» YOUR TASK
Provide the data again in its entirety, exactly as given.

== RECORDS ==

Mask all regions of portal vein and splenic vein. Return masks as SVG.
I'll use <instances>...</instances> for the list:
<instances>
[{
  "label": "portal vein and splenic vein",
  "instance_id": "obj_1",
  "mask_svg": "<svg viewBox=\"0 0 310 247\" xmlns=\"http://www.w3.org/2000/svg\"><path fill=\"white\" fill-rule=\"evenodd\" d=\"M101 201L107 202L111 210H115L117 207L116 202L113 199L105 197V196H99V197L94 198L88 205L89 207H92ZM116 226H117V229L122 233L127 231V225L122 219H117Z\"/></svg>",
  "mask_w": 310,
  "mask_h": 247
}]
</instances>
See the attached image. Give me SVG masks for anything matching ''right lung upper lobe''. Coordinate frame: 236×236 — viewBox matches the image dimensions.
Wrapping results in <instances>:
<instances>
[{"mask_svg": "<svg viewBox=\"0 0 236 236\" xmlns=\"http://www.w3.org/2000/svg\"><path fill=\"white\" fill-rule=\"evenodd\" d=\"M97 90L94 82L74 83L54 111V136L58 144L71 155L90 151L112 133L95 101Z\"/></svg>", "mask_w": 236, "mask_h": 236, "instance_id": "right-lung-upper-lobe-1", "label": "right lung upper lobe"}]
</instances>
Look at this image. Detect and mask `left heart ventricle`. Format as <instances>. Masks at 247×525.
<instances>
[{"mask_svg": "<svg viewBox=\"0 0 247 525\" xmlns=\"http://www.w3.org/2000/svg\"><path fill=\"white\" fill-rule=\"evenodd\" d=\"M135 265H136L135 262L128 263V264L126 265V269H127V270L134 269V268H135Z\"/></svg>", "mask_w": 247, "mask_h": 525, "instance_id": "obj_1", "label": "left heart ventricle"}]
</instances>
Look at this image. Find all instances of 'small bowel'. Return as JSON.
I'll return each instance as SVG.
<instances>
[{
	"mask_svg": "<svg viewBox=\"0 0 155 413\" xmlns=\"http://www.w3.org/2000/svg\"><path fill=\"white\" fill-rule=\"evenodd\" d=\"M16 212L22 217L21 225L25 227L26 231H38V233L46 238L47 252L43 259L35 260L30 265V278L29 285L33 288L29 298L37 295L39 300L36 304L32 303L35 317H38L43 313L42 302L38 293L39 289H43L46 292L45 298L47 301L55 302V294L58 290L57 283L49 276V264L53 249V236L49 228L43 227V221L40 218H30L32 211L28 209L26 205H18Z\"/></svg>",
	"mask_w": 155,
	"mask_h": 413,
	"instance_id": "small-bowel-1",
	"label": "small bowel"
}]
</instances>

===

» RESULT OF THE TASK
Mask all regions of portal vein and splenic vein. Return masks as SVG.
I'll use <instances>...</instances> for the list:
<instances>
[{
  "label": "portal vein and splenic vein",
  "instance_id": "obj_1",
  "mask_svg": "<svg viewBox=\"0 0 310 247\" xmlns=\"http://www.w3.org/2000/svg\"><path fill=\"white\" fill-rule=\"evenodd\" d=\"M101 201L107 202L111 210H115L117 207L116 202L113 199L105 197V196H99V197L94 198L88 205L89 207H92ZM116 226H117V229L122 233L127 231V225L122 219H117Z\"/></svg>",
  "mask_w": 310,
  "mask_h": 247
}]
</instances>
See the attached image. Give me SVG masks for anything matching ''right lung upper lobe''. Coordinate frame: 236×236 — viewBox matches the image dimensions.
Wrapping results in <instances>:
<instances>
[{"mask_svg": "<svg viewBox=\"0 0 236 236\" xmlns=\"http://www.w3.org/2000/svg\"><path fill=\"white\" fill-rule=\"evenodd\" d=\"M97 90L94 82L74 83L54 111V136L58 144L71 155L90 151L112 133L95 101Z\"/></svg>", "mask_w": 236, "mask_h": 236, "instance_id": "right-lung-upper-lobe-1", "label": "right lung upper lobe"}]
</instances>
Look at this image. Detect and mask `left heart ventricle`. Format as <instances>. Masks at 247×525.
<instances>
[{"mask_svg": "<svg viewBox=\"0 0 247 525\" xmlns=\"http://www.w3.org/2000/svg\"><path fill=\"white\" fill-rule=\"evenodd\" d=\"M135 265H136L135 262L128 263V264L126 265V269H127V270L134 269V268H135Z\"/></svg>", "mask_w": 247, "mask_h": 525, "instance_id": "obj_1", "label": "left heart ventricle"}]
</instances>
Look at this image. Find all instances of 'small bowel'. Return as JSON.
I'll return each instance as SVG.
<instances>
[{
	"mask_svg": "<svg viewBox=\"0 0 155 413\" xmlns=\"http://www.w3.org/2000/svg\"><path fill=\"white\" fill-rule=\"evenodd\" d=\"M16 212L22 217L21 225L25 227L26 231H38V233L46 238L47 252L43 259L35 260L30 265V278L29 285L33 288L29 298L37 295L39 300L36 304L32 303L35 317H38L43 313L42 302L38 293L39 289H43L46 292L45 298L47 301L55 302V294L58 290L57 283L49 276V264L53 249V236L49 228L43 227V221L40 218H30L32 211L28 209L26 205H18Z\"/></svg>",
	"mask_w": 155,
	"mask_h": 413,
	"instance_id": "small-bowel-1",
	"label": "small bowel"
}]
</instances>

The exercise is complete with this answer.